Far from being a reason for defeat, the strength of Confederate nationalism explains why most Southerners fought as long and hard as they did. In the summer of 1864 Northerners almost threw in the towel when they suffered casualty rates that Southerners had endured for more than two years. 260,000 Confederate troops died in the war – a quarter of the white male population of military age. A further 200,000 were seriously wounded. The Confederacy’s death toll was far greater than France’s in the Franco-Prussian War. Nobody suggests that Frenchmen in 1870 did not have a strong sense of national identity. Yet France lost. Nationalism does not ensure invulnerability to those who possess it.

Given so much death and destruction, some scholars believe that Southerners came to doubt whether God was really on their side and that this helped corrode morale. This view is hard to substantiate. Southern Church leaders supported the Confederate cause until the bitter end. Most Southerners believed that God would ensure their success. Religious revivals swept through Confederate armies, especially in 1863-4. Many Southern soldiers equated duty to God with duty to the Confederacy. Rather than explaining Confederate defeat, religion played a vital role in sustaining Southern will. The notion that many Southern whites felt moral qualms about slavery, which undermined their will to fight a war to preserve it, is even less convincing. All the evidence suggests that most Southerners went to war to preserve their peculiar institution and remained committed to it to the end.

Recent scholarship has stressed that many groups within the South became disenchanted as the war progressed. Two-thirds of the Confederacy’s white population were non-slaveholders who may have come to resent risking their lives and property simply to defend slavery for slaveholders. However, McPherson found little if any evidence of class division in the letters of Confederate soldiers. Large numbers of non-slaveholders were ready to fight and die for the Confederacy from start to finish.

‘Historians have wondered in recent years why the Confederacy did not endure longer’, wrote historian Drew Gilpin Faust; ‘In considerable measure … it was because so many women did not want it to.

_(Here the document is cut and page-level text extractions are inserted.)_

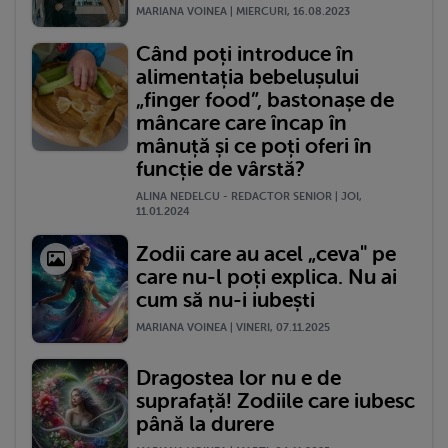
MARIANA VOINEA | MIERCURI, 16.08.2023
Când poți introduce în
alimentația bebelușului
„finger food”, bastonașe de
mâncare care încap în
mânuță și ce poți oferi în
funcție de vârstă?
ALINA NEDELCU - REDACTOR SENIOR | JOI,
11.01.2024
Zodii care au acel „ceva" pe
care nu-l poți explica. Nu ai
cum să nu-i iubești
MARIANA VOINEA | VINERI, 07.11.2025
Dragostea lor nu e de
suprafață! Zodiile care iubesc
până la durere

It may well have been because of its women that the South lost the Civil War’. Severe hardship on the home front, Faust claims, led to a growth of defeatism which was conveyed by uncensored letters to Southern soldiers. Women told their men folk to put family before national loyalty. In reality, however, many Southern women remained loyal to the end, exhorting their men to stay at the front and fight. Increased privation, the experience of living under Federal occupation, and the loss of loved ones often reinforced rather than eroded loyalty to the Confederacy.

‘The devils seem to have a determination that cannot but be admired’, wrote General Sherman to his wife in March 1864. ‘No amount of poverty or adversity seems to shake their faith – niggers gone – wealth and luxury gone, money worthless, starvation in view within a period of two or three years, are causes enough to make the bravest tremble, yet I see no sign of let up – some few deserters – plenty tired of war, but the masses determined to fight it out’. Sherman’s subsequent actions underscored his belief that severe measures were necessary to break the dogged Confederate resistance.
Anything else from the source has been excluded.